『プリティー・ウーマン』をみた
リチャード・ギアとジュリア・ロバーツの『プリティー・ウーマン』をみた。
映画を観たとき、「観た」と書いていたのだが、「みた」とひらがなで表記した方がいいかな、と最近思った。「観た」だと堅苦しい。映画館で観たというのなら観ただろうが、録画したものをTVで「みた」である。
リチャード・ギアは、『愛と青春の旅立ち』の士官候補の初々しい印象とは全くちがう演技を見せていた。とても自信に満ちた余裕のある演技である。

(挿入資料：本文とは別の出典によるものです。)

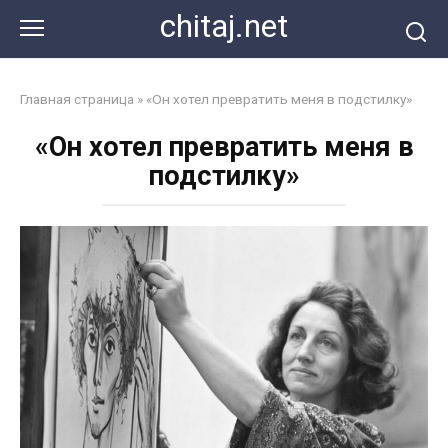
Перейти
chitaj.net
к
контенту
Главная страница
»
«Он хотел превратить меня в подстилку»
«Он хотел превратить меня в
подстилку»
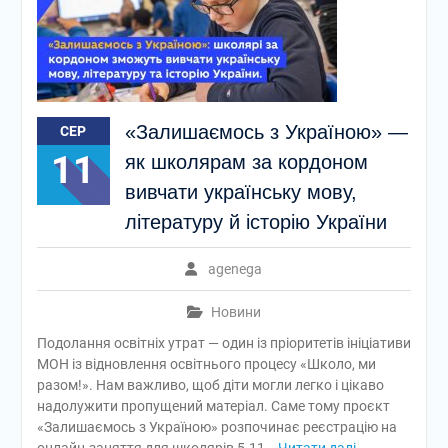
«Залишаємось з Україною» —
СЕР
11
як школярам за кордоном
вивчати українську мову,
літературу й історію України
agenega
Новини
Подолання освітніх утрат — один із пріоритетів ініціативи
МОН із відновлення освітнього процесу «Школо, ми
разом!». Нам важливо, щоб діти могли легко і цікаво
надолужити пропущений матеріал. Саме тому проєкт
«Залишаємось з Україною» розпочинає реєстрацію на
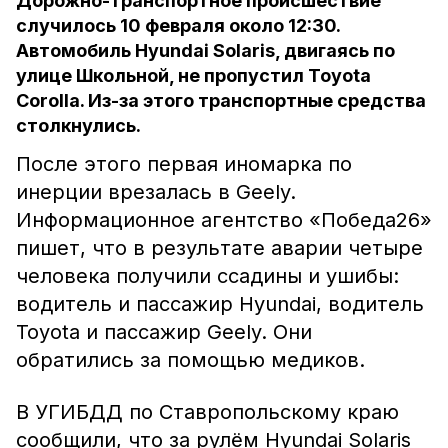
Дорожно-транспортное происшествие
случилось 10 февраля около 12:30.
Автомобиль Hyundai Solaris, двигаясь по
улице Школьной, не пропустил Toyota
Corolla. Из-за этого транспортные средства
столкнулись.
После этого первая иномарка по
инерции врезалась в Geely.
Информационное агентство «Победа26»
пишет, что в результате аварии четыре
человека получили ссадины и ушибы:
водитель и пассажир Hyundai, водитель
Toyota и пассажир Geely. Они
обратились за помощью медиков.
В УГИБДД по Ставропольскому краю
сообщили, что за рулём Hyundai Solaris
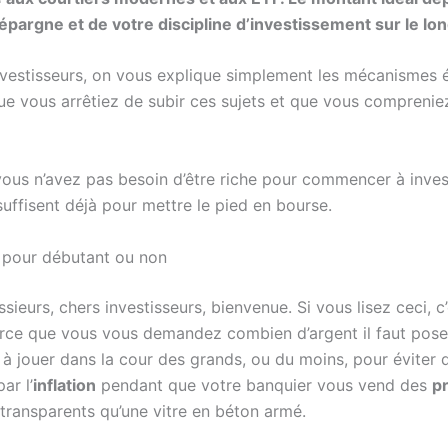
’épargne et de votre discipline d’investissement sur le lo
vestisseurs, on vous explique simplement les mécanismes
ue vous arrêtiez de subir ces sujets et que vous compreniez
ous n’avez pas besoin d’être riche pour commencer à invest
suffisent déjà pour mettre le pied en bourse.
 pour débutant ou non
eurs, chers investisseurs, bienvenue. Si vous lisez ceci, c’
ce que vous vous demandez combien d’argent il faut poser 
 jouer dans la cour des grands, ou du moins, pour éviter d
ar l’
inflation
pendant que votre banquier vous vend des
p
transparents qu’une vitre en béton armé.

そして、眼差しに男の色気を感じさせた。それは、『プラダをきた悪魔』のメリル・ストリープのたたずまいを思い出させた。目の表情だけで、雄弁に、富裕層のいろいろ語っていた。
街の娼婦(フッカー)であるヴィヴィアン(ジュリア・ロバーツ)は、男を追いかけてハリウッドにやってきて、生活に行き詰まり、ルームメイトのキットに誘われ、街頭で春をひさぐようになる。
(春をひさぐ。古語「売春する』)
ある日、M&Aの事業に携わる大富豪エドワード(リチャード・ギア)が、友人に借りたスポーツカー(ロータス・エスプリ)で立ち往生していた。1速からシフトチェンジしようにもギシギシいって言うこときかないのである。
ヴィヴィアンは、彼の代わりに運転して、そのまま彼の投宿する高級ホテルのスイートルームに誘われ、1週間泊まることになる。(3000ドルで買われる)
ヴィヴィアンは元カレの影響で、車運転が得意で、ロータス・エスプリのシフトチェンジがうまい。このへんは、村上春樹の『ドライブ・マイ・カー』の運転手みさきが、シフトチェンジが上手いという設定を思い出した。
車の運転が縁ではじまるシンデレラストーリーである。
話の筋はさておき、気になったシーンについてコメントしたい。
ポロ大会
欧米では大富豪はポロをやるらしい。馬を4頭以上所持していないと、プレーできないらしい。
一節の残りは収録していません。